One exception is when a beam is made from "most of" a single trunk,
simply slabbing the sides off. In this case, the beam tends to not warp, since the forces
are symmetric. They split and shake a fair bit though.

BugBear
 
I suppose with the moisture content decreasing it will shrink which isn't so much as a problem as expansion would be.
 
bugbear":b82hqd9u said:
One exception is when a beam is made from "most of" a single trunk,
simply slabbing the sides off.

BugBear

Ah yes, that makes sense.
 
The joints are made and assembled accurately and then pinned with dry dowels. If it is done right the twisting forces counteract each other, lock the joinery and pull the whole structure tightly together.

It's a very clever craft requiring a good knowledge of how the timber will behave. Green wood furniture uses similar techniques on a smaller scale. If you pick up a copy of Living Woods magazine there are usually a good selection of courses, articles etc about green wood crafts.
 
All of the original tudor oak framed buildings around the country will have been constructed with green oak.

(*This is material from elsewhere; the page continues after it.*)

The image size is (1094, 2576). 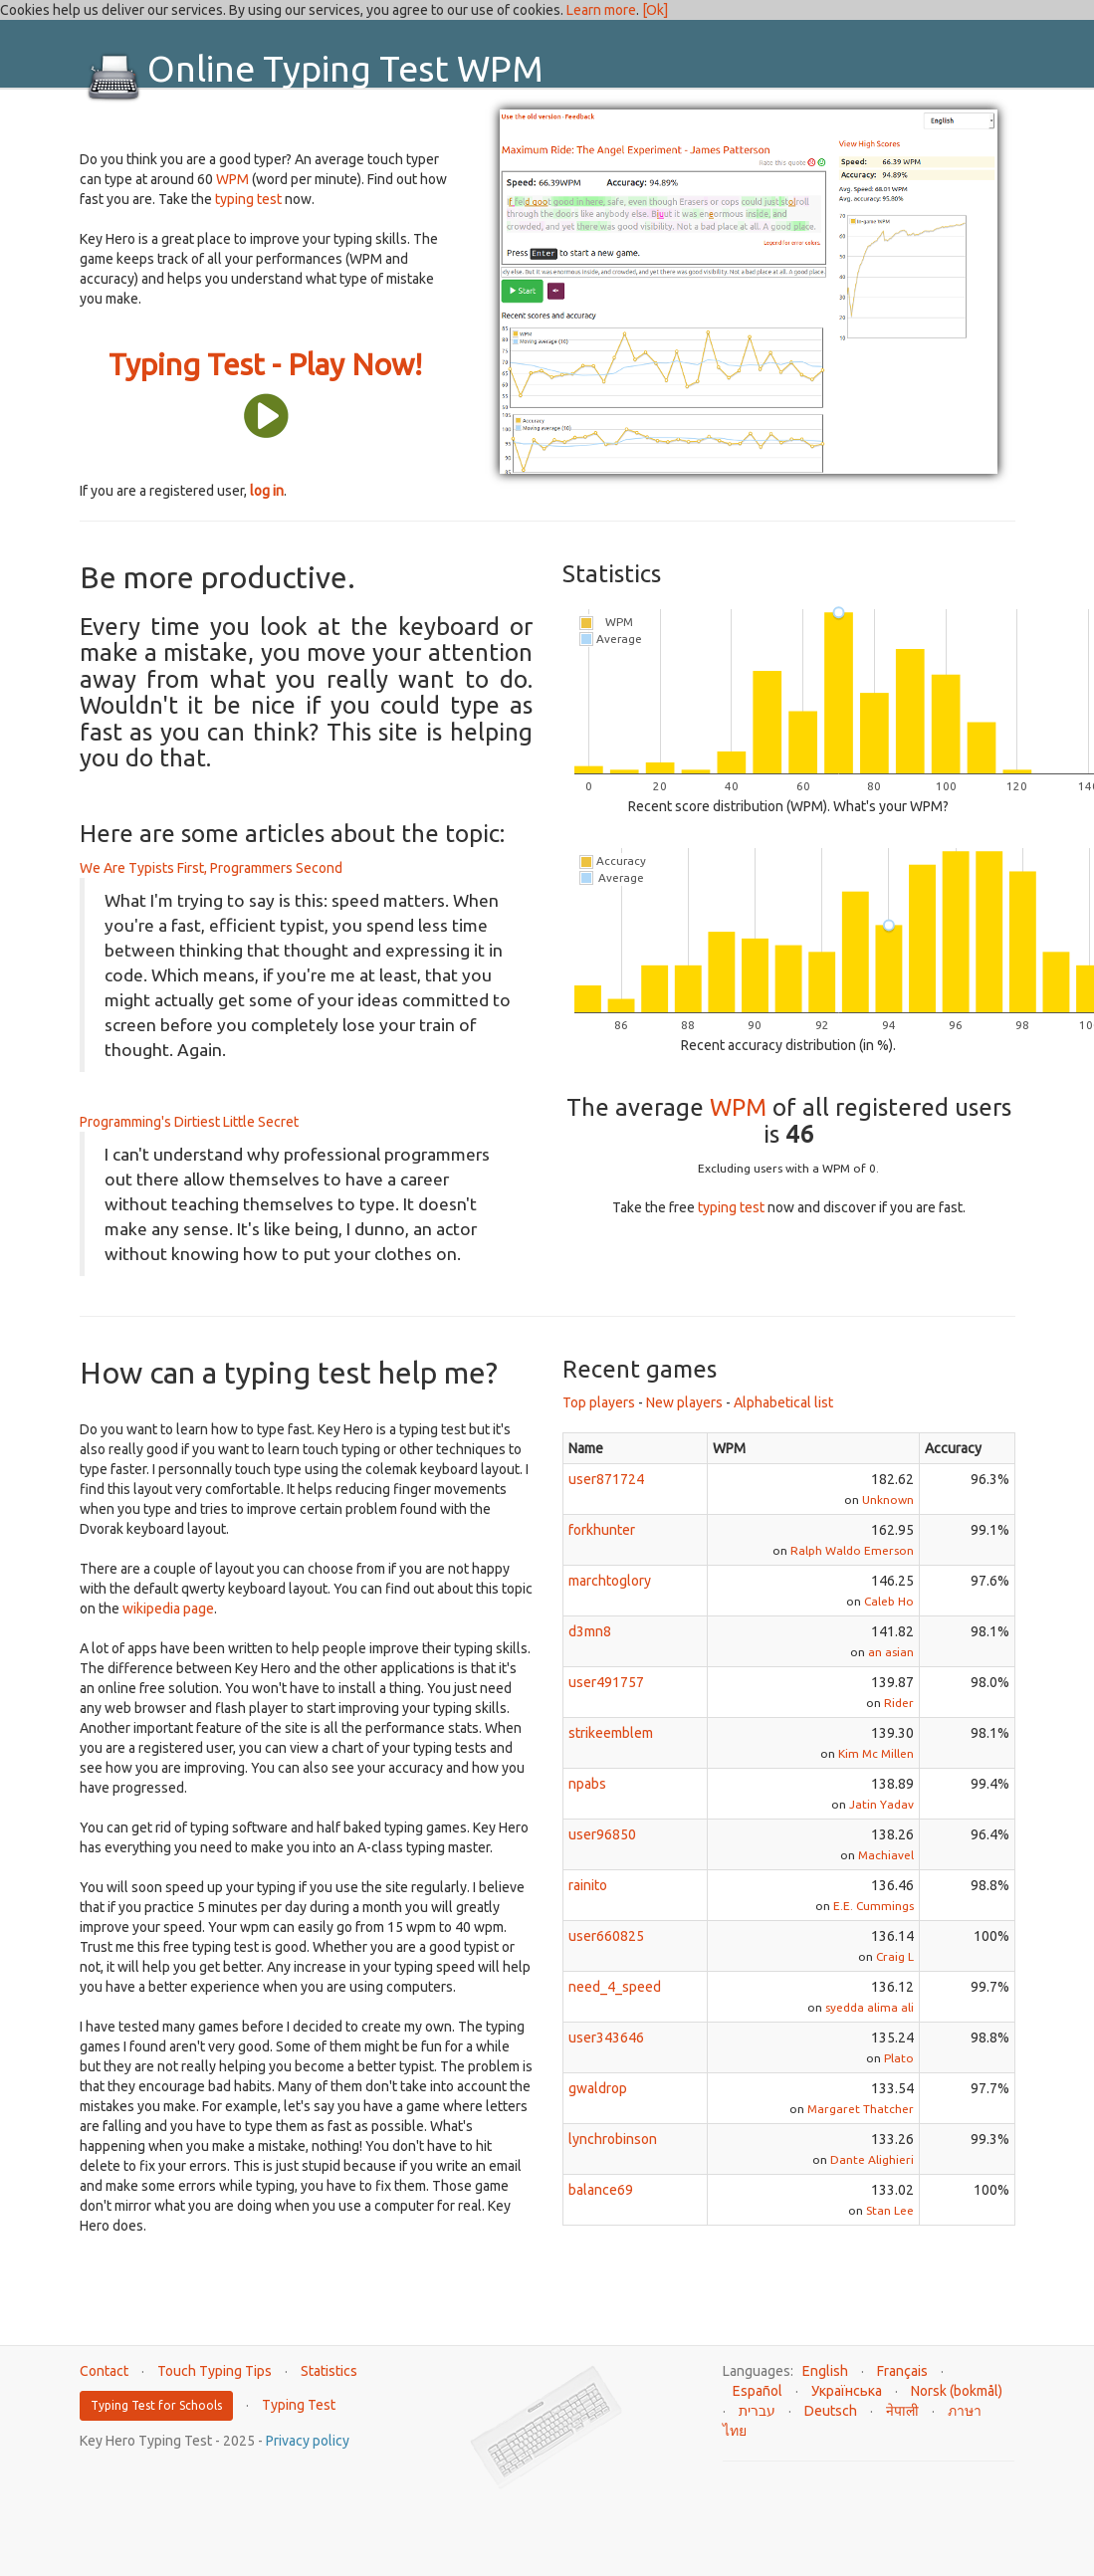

There are quite a few companies around building green oak frames, some using sophisticated equipment, producing structures to very accurate dimensions. Oak frame kits are popular with self builders.

The timber will move significantly, requiring specific detailing to cope with the movement, for example fitting windows and doors. Plastering and rendering can be a real problem.
 
And then you have the cowboy builder who made our timber-framed outbuilding (are you reading this ColinT from Ledbury?) but who didn't bother to tie in some of the roof trusses :evil:
 
Tetsuaiga":1ac9f8ju said:
How is it that huge timber buildings can get away with using timber that's not even kiln dried
Adding to what others have said kiln drying large oak beams would be enormously expensive for two reasons. The first is the time it would take, and the second being the strong likelihood of the wood (oak being especially refractory) developing drying faults that would make it unusable.

Where large timbers of this type are used for construction they are generally nowadays Wet Graded for strength as opposed to Dry Graded which takes place for almost all other construction timber under 100 mm thick which will almost always be kiln dried to a target MC of 20%. Wet Grading allocates a lower load bearing capacity to beams than an equivalent dried and Dry Graded beam. However, the bonus is that as these wet beams dry out in many structure over years their strength increases because dry wood is significantly stronger than wet wood, and the structure generally gets stronger as it ages. So, if a typical structure is overbuilt in the first place with wet wood, then it becomes even more overbuilt as time passes.

And, as others have said, there are well established techniques used to make buildings with green wood, e.g., joinery, allowing for shrinkage, warping and splitting, pegging, etc. Slainte.